(Saved data entries)
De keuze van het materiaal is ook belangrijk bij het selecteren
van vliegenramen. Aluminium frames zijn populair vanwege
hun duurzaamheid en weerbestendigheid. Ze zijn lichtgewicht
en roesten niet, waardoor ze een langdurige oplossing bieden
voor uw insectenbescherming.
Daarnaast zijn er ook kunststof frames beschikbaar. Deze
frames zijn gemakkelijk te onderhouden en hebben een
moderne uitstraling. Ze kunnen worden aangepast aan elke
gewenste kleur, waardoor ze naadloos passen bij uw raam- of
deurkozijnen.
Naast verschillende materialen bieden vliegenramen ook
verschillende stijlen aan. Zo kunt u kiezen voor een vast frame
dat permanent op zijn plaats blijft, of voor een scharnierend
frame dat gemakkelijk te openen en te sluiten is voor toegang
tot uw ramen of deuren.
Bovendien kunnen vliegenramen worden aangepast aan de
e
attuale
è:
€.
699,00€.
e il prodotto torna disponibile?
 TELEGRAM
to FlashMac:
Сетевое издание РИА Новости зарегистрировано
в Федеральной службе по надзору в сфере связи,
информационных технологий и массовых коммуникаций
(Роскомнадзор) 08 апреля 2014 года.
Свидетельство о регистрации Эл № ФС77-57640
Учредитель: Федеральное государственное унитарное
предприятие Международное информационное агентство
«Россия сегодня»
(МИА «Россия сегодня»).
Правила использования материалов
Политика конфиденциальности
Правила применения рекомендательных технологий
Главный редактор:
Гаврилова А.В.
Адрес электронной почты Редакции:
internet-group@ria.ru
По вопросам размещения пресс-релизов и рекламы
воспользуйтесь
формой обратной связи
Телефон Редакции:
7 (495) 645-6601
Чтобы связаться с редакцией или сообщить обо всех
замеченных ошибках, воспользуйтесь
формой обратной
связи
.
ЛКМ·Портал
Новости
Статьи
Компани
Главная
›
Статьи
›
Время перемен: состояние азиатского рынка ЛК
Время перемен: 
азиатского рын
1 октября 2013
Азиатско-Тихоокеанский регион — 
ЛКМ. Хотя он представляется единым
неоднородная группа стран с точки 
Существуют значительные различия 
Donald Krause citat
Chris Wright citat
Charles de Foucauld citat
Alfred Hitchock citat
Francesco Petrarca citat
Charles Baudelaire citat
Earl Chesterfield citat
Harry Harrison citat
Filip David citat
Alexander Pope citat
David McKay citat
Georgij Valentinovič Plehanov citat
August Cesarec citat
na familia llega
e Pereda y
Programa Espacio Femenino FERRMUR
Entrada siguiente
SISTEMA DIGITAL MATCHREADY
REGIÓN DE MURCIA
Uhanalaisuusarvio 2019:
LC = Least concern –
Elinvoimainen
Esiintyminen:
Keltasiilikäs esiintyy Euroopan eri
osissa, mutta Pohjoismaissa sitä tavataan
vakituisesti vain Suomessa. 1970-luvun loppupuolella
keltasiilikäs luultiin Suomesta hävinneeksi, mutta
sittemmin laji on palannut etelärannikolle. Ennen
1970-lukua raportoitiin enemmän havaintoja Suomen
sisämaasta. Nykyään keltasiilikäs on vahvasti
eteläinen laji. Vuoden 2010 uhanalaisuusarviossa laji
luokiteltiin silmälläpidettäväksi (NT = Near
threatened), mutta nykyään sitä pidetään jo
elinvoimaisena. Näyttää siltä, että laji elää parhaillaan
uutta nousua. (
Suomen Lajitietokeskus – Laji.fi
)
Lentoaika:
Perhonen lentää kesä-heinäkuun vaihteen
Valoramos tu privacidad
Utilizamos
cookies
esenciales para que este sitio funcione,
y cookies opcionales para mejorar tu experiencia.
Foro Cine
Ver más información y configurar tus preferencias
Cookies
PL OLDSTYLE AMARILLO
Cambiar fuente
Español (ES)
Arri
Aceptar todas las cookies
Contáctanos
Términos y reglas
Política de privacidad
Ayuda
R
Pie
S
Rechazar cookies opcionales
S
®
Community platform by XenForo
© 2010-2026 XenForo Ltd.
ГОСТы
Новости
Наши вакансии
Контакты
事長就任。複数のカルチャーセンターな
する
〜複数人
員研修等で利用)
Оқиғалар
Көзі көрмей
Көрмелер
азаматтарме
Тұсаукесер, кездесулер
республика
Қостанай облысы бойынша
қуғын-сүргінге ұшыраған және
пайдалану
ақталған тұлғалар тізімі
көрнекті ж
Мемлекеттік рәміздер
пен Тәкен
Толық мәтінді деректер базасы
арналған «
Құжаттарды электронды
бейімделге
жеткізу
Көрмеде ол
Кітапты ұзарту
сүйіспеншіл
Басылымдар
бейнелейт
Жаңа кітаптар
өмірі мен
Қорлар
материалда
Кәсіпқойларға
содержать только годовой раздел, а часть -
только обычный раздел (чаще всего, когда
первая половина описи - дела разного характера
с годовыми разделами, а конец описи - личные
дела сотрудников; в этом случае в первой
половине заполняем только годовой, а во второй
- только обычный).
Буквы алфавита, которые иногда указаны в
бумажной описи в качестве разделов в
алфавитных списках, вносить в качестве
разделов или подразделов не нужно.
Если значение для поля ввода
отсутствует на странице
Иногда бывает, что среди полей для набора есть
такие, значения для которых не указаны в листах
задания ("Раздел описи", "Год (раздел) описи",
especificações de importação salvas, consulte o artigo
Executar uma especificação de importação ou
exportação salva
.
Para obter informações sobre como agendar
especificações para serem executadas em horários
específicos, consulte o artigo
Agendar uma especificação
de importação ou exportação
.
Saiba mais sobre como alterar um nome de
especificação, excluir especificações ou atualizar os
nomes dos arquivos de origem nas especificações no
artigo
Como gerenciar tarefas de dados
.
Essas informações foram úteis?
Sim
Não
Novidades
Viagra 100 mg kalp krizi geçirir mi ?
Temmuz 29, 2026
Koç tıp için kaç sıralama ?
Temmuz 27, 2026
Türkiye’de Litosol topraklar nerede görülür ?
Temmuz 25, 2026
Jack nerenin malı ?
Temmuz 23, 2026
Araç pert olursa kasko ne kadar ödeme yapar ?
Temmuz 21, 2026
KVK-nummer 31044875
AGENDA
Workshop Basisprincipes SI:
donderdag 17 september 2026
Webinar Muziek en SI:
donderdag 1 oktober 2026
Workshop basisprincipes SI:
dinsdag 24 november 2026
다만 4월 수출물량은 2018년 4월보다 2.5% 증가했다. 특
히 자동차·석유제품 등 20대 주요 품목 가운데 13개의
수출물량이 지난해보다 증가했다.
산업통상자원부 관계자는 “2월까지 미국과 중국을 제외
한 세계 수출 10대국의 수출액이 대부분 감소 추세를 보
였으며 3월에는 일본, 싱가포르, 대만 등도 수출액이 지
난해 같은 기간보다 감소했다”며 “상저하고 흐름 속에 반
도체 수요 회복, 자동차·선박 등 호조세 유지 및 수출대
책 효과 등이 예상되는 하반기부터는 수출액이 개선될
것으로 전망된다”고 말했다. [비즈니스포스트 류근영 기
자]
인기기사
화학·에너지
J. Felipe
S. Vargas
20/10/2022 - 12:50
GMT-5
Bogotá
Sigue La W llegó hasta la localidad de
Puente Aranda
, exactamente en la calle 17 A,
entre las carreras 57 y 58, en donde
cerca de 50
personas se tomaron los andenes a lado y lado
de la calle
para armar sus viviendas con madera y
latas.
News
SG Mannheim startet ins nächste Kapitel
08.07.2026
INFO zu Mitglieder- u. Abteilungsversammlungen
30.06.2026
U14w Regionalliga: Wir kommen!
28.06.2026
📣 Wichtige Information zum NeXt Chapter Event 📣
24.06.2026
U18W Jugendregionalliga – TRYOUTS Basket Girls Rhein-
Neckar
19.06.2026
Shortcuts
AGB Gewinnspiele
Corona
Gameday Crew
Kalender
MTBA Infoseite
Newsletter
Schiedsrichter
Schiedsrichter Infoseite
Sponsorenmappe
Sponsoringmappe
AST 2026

_Work task_: Please reproduce, exactly as they appear above, the lines from the line containing "frames zijn gemakkelijk" up to and including the line containing "dat permanent op".

_Your response_:
frames zijn gemakkelijk te onderhouden en hebben een
moderne uitstraling. Ze kunnen worden aangepast aan elke
gewenste kleur, waardoor ze naadloos passen bij uw raam- of
deurkozijnen.
Naast verschillende materialen bieden vliegenramen ook
verschillende stijlen aan. Zo kunt u kiezen voor een vast frame
dat permanent op zijn plaats blijft, of voor een scharnierend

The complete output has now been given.